Advertisement

Payment by results: ends, means and need

The government’s wide-ranging ambitions for introducing payment by results (PbR) regimes across a swathe of policy areas (already being seen in re-offending, employment, homelessness, troubled families and keeping children out of care) will significantly affect the way that social policy outcomes are addressed.

There are big differences between schemes grouped under the broad PbR umbrella but one common feature is just how much of a punt they can represent. In particular ‘schemes that make a large part of the payment dependent on performance are still largely untested and their effectiveness is not yet proven’.

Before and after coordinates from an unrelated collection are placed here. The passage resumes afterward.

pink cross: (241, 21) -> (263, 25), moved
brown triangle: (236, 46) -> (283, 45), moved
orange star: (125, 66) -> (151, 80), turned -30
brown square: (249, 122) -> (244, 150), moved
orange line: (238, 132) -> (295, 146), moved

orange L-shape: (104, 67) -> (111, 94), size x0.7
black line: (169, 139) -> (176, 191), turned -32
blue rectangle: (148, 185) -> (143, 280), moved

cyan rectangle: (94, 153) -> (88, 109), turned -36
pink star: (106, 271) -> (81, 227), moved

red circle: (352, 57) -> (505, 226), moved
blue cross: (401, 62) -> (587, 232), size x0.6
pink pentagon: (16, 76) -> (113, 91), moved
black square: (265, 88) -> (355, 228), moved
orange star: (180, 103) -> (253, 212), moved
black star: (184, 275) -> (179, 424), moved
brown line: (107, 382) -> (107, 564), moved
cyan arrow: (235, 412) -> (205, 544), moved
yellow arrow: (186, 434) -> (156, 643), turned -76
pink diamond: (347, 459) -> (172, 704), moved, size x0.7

That’s a quote from one of three relevant reports which have arrived in quick succession. The first (from which that quote comes) is a very balanced account by the Audit Commission of the opportunities and risks associated with locally designed PbR schemes. The second, also from the commission, is a hard hitting account of PbR in relation to short stays in hospital. The third has been the focus of some controversy in London with allegations that aspects of a very critical evaluation of the young offenders ‘Daedalus’ scheme have been watered down by the GLA.

The net effect of looking at these reports is to reinforce just how problematic PbR could be for professionals grappling with some of the most intractable local economic and social policy issues and the degree to which policy is running well ahead of evidence, understanding and perhaps even more critically the necessary skills, particularly in commissioning.

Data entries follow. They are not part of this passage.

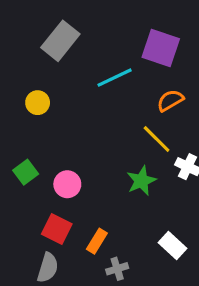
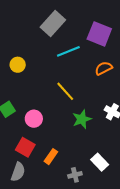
gray rectangle: (60, 41) -> (53, 24), moved
yellow line: (157, 139) -> (65, 91), moved
gray cross: (117, 269) -> (75, 175), moved

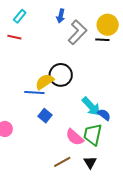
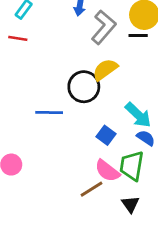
yellow semicircle: (45, 82) -> (105, 70), moved
cyan arrow: (91, 106) -> (138, 115), moved
blue square: (45, 116) -> (106, 135), moved
brown line: (62, 162) -> (91, 189), moved

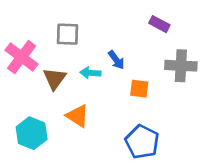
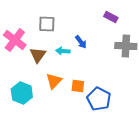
orange square: (139, 89) -> (78, 86), moved
orange triangle: (78, 116) -> (54, 81), turned 42

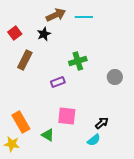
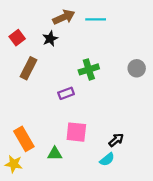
gray circle: (115, 77) -> (137, 68), moved
green triangle: (48, 135) -> (55, 154), turned -32

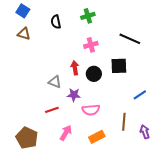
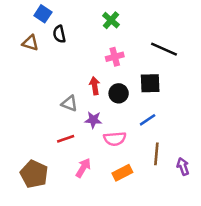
blue square: (23, 11) -> (43, 14), moved
green cross: (88, 16) -> (111, 20), turned -32
black semicircle: (56, 22) -> (59, 34), moved
blue line: (140, 95) -> (148, 120), moved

The broad theory is clear: (nominally) we don’t do targets any more, we much prefer outcomes based commissioning which transfers risk and creates incentives to greater efficiency since payments increase the more clients are successfully helped. Even better we pay the providers from the savings but are still quids in. What’s not to like?

Well, potentially quite a lot as has been well described in many, many places including:

  • the major disincentive for many smaller organisations which lack working capital when payments are almost entirely made at the end of the process
  • whether outcomes are short term or long term and, if the latter, whether there are sensible interim stages (and if so doesn’t this inevitably move away from outcomes)
  • potentially significant complexity in designing outcomes and allocating risk to limit gaming and to identify specific roles and impacts of individual organisations in complex systems
  • difficult and therefore more expensive clients being ignored or shunted.
  • third party investment (via social impact bonds) adds more complexity in assessing returns to funders.

So a lot of focus is on design questions, in particular to address gaming and structure incentives correctly as well as to identify the right outcomes and to deal with that very knotty problem of whether risk is actually transferred. Some might start muttering PFI at this point.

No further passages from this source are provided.